1 Dicembre 2021
09:40

Perché il Regno Unito vuole che Facebook, Instagram e WhatsApp rinuncino alle GIF di Giphy

Dall’Antitrust britannica è arrivata al gruppo Meta la richiesta di vendere Giphy, il servizio di creazione, stoccaggio e ricerca di immagini animate utilizzato nelle tre app.
A cura di Lorenzo Longhitano

Mandare GIF animate su Facebook, WhatsApp e Instagram è estremamente semplice: le tre app mettono a disposizione uno strumento che permette di scegliere tra centinaia di migliaia di immagini in loop dividendole per parole chiave o temi e mettendole a portata di pochi tocchi dello schermo. Il segreto alla base di tanta efficienza è Giphy, un portale per lo stoccaggio e la classificazione di questo materiale che il gruppo Meta ha acquisito l'anno scorso per 400 milioni di dollari e che ora potrebbe dover rimettere in vendita: secondo l'autorità antitrust del Regno Unito infatti l'operazione già portata a termine rappresenta un ostacolo alla libera concorrenza e sta alla multinazionale fondata da Mark Zuckerberg porre rimedio alla situazione.

Il valore di Giphy

L'autorità antitrust britannica aveva messo gli occhi sull'operazione mesi fa, per due motivi. Da una parte le GIF animate sono uno dei mezzi di espressione social più in voga degli ultimi anni – comprendendo reazioni alle discussioni, meme e molto altro; dall'altra, dalla sua fondazione nel 2013 Giphy ha saputo creare attorno a questo fenomeno un prodotto inedito, che comprende la creazione di nuove immagini animate e una banca dati sterminata di materiale recuperabile attraverso un efficace motore di ricerca. Facebook, WhatsApp e Instagram hanno usufruito di questi servizi per anni prima di acquisire definitivamente l'azienda, e il timore delle autorità del Regno Unito è proprio che Giphy possa diventare una sorta di esclusiva delle app del gruppo fondato da Mark Zuckerberg.

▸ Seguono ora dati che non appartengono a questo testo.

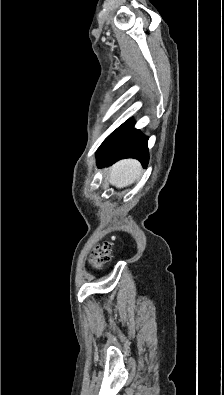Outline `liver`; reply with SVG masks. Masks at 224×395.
<instances>
[{"label":"liver","mask_w":224,"mask_h":395,"mask_svg":"<svg viewBox=\"0 0 224 395\" xmlns=\"http://www.w3.org/2000/svg\"><path fill=\"white\" fill-rule=\"evenodd\" d=\"M142 175V167L135 159L118 161L110 169L109 182L117 188L131 185Z\"/></svg>","instance_id":"liver-1"}]
</instances>
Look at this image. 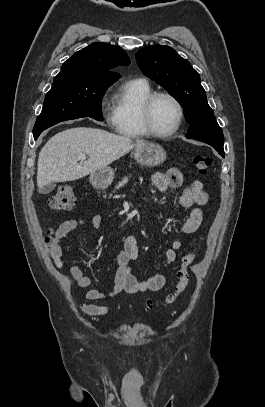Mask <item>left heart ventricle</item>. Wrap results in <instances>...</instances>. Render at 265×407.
Instances as JSON below:
<instances>
[{"mask_svg": "<svg viewBox=\"0 0 265 407\" xmlns=\"http://www.w3.org/2000/svg\"><path fill=\"white\" fill-rule=\"evenodd\" d=\"M178 119V109L175 103L167 97H159L152 108V122L154 127L162 132L174 127Z\"/></svg>", "mask_w": 265, "mask_h": 407, "instance_id": "1", "label": "left heart ventricle"}]
</instances>
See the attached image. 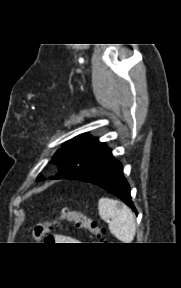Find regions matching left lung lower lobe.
<instances>
[{"instance_id": "left-lung-lower-lobe-1", "label": "left lung lower lobe", "mask_w": 181, "mask_h": 288, "mask_svg": "<svg viewBox=\"0 0 181 288\" xmlns=\"http://www.w3.org/2000/svg\"><path fill=\"white\" fill-rule=\"evenodd\" d=\"M122 170V164L111 156L92 173L80 180L95 184L114 194L137 214L136 208L131 200L129 184L123 176Z\"/></svg>"}]
</instances>
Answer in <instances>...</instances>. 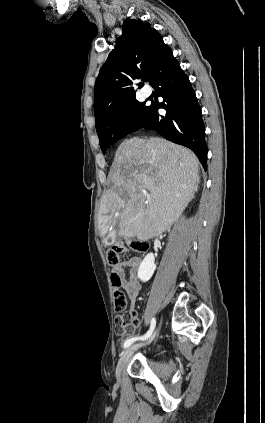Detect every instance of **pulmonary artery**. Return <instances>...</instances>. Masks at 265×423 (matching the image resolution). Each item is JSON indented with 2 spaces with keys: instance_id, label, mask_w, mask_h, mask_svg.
<instances>
[{
  "instance_id": "1",
  "label": "pulmonary artery",
  "mask_w": 265,
  "mask_h": 423,
  "mask_svg": "<svg viewBox=\"0 0 265 423\" xmlns=\"http://www.w3.org/2000/svg\"><path fill=\"white\" fill-rule=\"evenodd\" d=\"M142 93L144 96L149 97L152 93V90L149 87H144L142 89Z\"/></svg>"
}]
</instances>
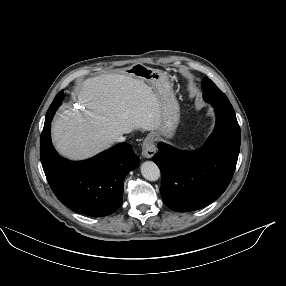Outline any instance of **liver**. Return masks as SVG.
<instances>
[{
  "instance_id": "1",
  "label": "liver",
  "mask_w": 286,
  "mask_h": 286,
  "mask_svg": "<svg viewBox=\"0 0 286 286\" xmlns=\"http://www.w3.org/2000/svg\"><path fill=\"white\" fill-rule=\"evenodd\" d=\"M78 99L87 109L65 111L52 126L57 151L70 159L91 157L134 129L161 127L158 95L130 75L112 73L87 79Z\"/></svg>"
}]
</instances>
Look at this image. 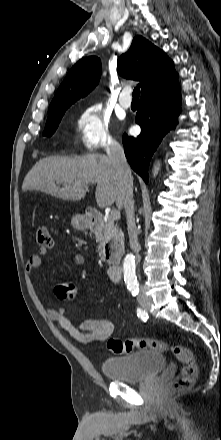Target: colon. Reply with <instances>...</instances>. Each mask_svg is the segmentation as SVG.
I'll return each instance as SVG.
<instances>
[{"mask_svg": "<svg viewBox=\"0 0 221 440\" xmlns=\"http://www.w3.org/2000/svg\"><path fill=\"white\" fill-rule=\"evenodd\" d=\"M36 242L44 249L52 247V238L45 226H38L36 228ZM57 296L65 301H70L75 298L76 288L72 282H62L56 288ZM78 311L76 308L73 310ZM81 318L87 315L84 309L78 312ZM108 348L111 352L117 355L128 354L135 350L152 349L158 352H170L174 357L183 363L180 374L172 380L166 387L169 393L186 390L191 388L197 377V366L195 363V356L193 352L180 344H170L164 341L146 339V338H129V339H109Z\"/></svg>", "mask_w": 221, "mask_h": 440, "instance_id": "obj_1", "label": "colon"}]
</instances>
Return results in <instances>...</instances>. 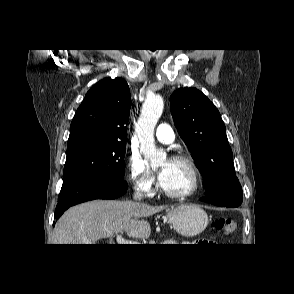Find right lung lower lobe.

Le ragioni del Regno Unito

Giphy al momento continua a offrire i suoi servizi anche a piattaforme e social esterni, ma in futuro potrebbe imporre interrompere questa fornitura, alzare in modo incongruo il prezzo o chiedere in cambio più dati da parte degli utenti che ne usufruiscono. Oltre a questo aspetto, l'Antitrust d'oltremanica ha sottlineato come Giphy stessa si sarebbe potuta trasformare in un concorrente valido per Facebook nel campo della pubblicità online. Per questi motivi la richiesta dell'Antitrust è che Facebook rimetta sul mercato l'azienda che ha acquisito l'anno scorso e lasci che siano altri soggetti a controllarla.

Decisione inedita

Non è ancora detto che Meta sia costretta a liberarsi di Giphy e del suo carico di GIF: la multinazionale può infatti fare appello contro la decisione. La mossa dell'Antitrust resta comunque significativa, perché rappresenta la prima volta che un ente di questo tipo tenta di interferire con una fusione o un'acquisizione già attuata, e il tutto avviene in un settore dove queste operazioni sono all'ordine del giorno – con un impatto quantificabile sullo stato della concorrenza. Per gli utenti fortunatamente la decisione non avrà comunque alcun impatto: anche se Meta dovesse effettivamente liberarsi di Giphy, il servizio rimarrebbe con tutta probabilità all'interno delle app della multinazionale, così come è sempre stato anche prima dell'acquisizione.